Я прохожу по безмятежно-спящим закоулкам вылизанных, вычищенных до безобразия, лоснящихся пустотой улочек и вспоминаю город, каким его видел по дню, в обед и отчетливо понимаю, что не поеду в Тиба-сити, – ни за что, никогда. Пусть она останется в моих венах такой, какою ее нарисовал джентльмен из моего прошлого, – словно коньяк, разбавленный абсентом флуоресцентных ламп; вдыхающий битум цементных небес мегаполис, – полный свинцовых коробок и безраздельно властвующих зеркальных витрин. Таким, каким я запомню его тяжелое движение шумных улиц и железобетонных царств, – блюз вакуумных аллюзий вазопрессиновых снов мэтра двадцатого века, и не хочу читать больше того, что уже есть у меня благодаря его трудам; страшась нарушить хрупкую красоту абсорбированных мною строк, пускай недолговечных и капризных мод, но всепорождающей начало тех мелодией минорных нот предвещающих на каждом шагу апокалипсическую тоску, – во множестве кинолент, рассказанных на свой лад множеством простуженных interprete, настойчиво прокладывающих путь к духовному вырождению и уверяющих в бессмысленности схоластического существования. Пусть даже немного подпорченных алкоголем и нейролептиками, которым улица нашла свое применение; пусть даже инородного вживления в расшатанный мир внутренних ценностей, сращения их с натурой и растопыренными пальцами перед зеркалом: «Неужели это я? Неужели со мной все это? Неужто во мне?»

И так, порою черствый хлеб намного вкуснее свежего, а подгнивший виноград отдает цветами самого дорогого вина.

И я пьянею от давних воспоминаний, будто заговоренный чужими мыслями, чужими делами и посторонними шагами в чужих историях; искусной игрой своих звезд, подмигивающими мне, поднимающимися и всплывающими над бездонным колодцем моего детства.

Может быть, я не читал Поля Брега. Может быть, я не читал Марка Аврелия и мне наплевать на Плутарха. Но я знаю… что настоящая красота ценится так скудно и с запозданием во множество лет, что заставляет плакать даже самых циничных из зевак на телешоу и радиомостах.

И мне так жаль, так жаль вас, мои дорогие, мои драгоценные звезды…

И так приятно, что некоторым из вас были уделены ценные минуты из моей жизни, из жизней, таких, как я…

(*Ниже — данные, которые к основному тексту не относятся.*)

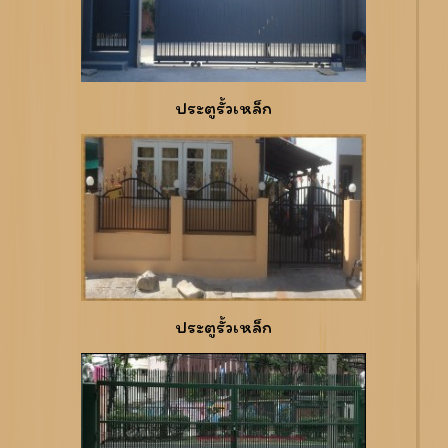
ประตูรั้วเหล็ก
ประตูรั้วเหล็ก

Но потом, развалившись на диване, в уютной комнате, я передумаю и расставлю по своим местам все мною сказанное. И мне покажется, будто меня спрашивают: «Неужели… неужели все это было игрой вашей фантазии? Неужели все это было задумано и спланировано?»

А я буду отвечать: « Да это правда. Понимаете, ведь главный герой это всего лишь воображение, созданное моей фантазией, и он ограниченный человек. Он путает имена малоизвестных людей с именами прославленных и ставит их в один ряд со звездами мировой величины. Он трогательно забавен своими ошибками, вспоминая философов и историков, нечаянно помещая среди них диетолога…».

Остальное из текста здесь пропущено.